Methicillin-susceptible Staphylococcus aureus in Community-Acquired Pneumonia: Risk Factors and Outcomes

2020 
Background: The epidemiology of Staphylococcus aureus is changing, with several studies reporting a decline in methicillin-resistant S. aureus (MRSA) infection and an increase in methicillin-susceptible S. aureus (MSSA) infection. We aimed to describe and compare the prevalence, clinical features, and risk factors of community-acquired pneumonia (CAP) caused by MSSA with that caused by Streptococcus pneumoniae. Methods: This was a prospective observational cohort study of consecutive adults with CAP and a definitive etiology that were enrolled between January 2004 and December 2018. Patients were divided into groups with MSSA CAP and pneumococcal CAP for analysis. Results: A microbial etiology was established in 1,548 patients with CAP, of which 52 cases were caused by MSSA and 734 were caused by S. pneumoniae. MSSA affected 1% of all patients hospitalized with CAP, and 3% when a microbiological diagnosis was obtained.
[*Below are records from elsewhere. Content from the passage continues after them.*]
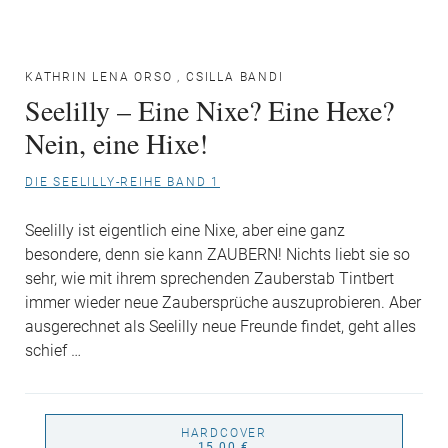
KATHRIN LENA ORSO
,
CSILLA BANDI
Seelilly – Eine Nixe? Eine Hexe?
Nein, eine Hixe!
DIE SEELILLY-REIHE BAND 1
Seelilly ist eigentlich eine Nixe, aber eine ganz
besondere, denn sie kann ZAUBERN! Nichts liebt sie so
sehr, wie mit ihrem sprechenden Zauberstab Tintbert
immer wieder neue Zaubersprüche auszuprobieren. Aber
ausgerechnet als Seelilly neue Freunde findet, geht alles
schief …
HARDCOVER
15,00 €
The presence of fever was independently associated with a lower risk of MSSA CAP. Patients with CAP due to MSSA had higher 30-day mortality than patients with pneumococcal CAP, both before and after adjustment for potential confounders. MSSA infection, older age, inhaled corticosteroid use, lymphopenia, acute renal failure, acute respiratory distress syndrome, and septic shock were associated with 30-day mortality. Conclusion: MSSA CAP was associated with worse outcomes compared with pneumococcal CAP in our cohort. The absence of fever was associated with an increased risk of MSSA CAP. Methicillin-susceptibility in S. aureus strains causing CAP should not be regarded as a marker of lesser severity.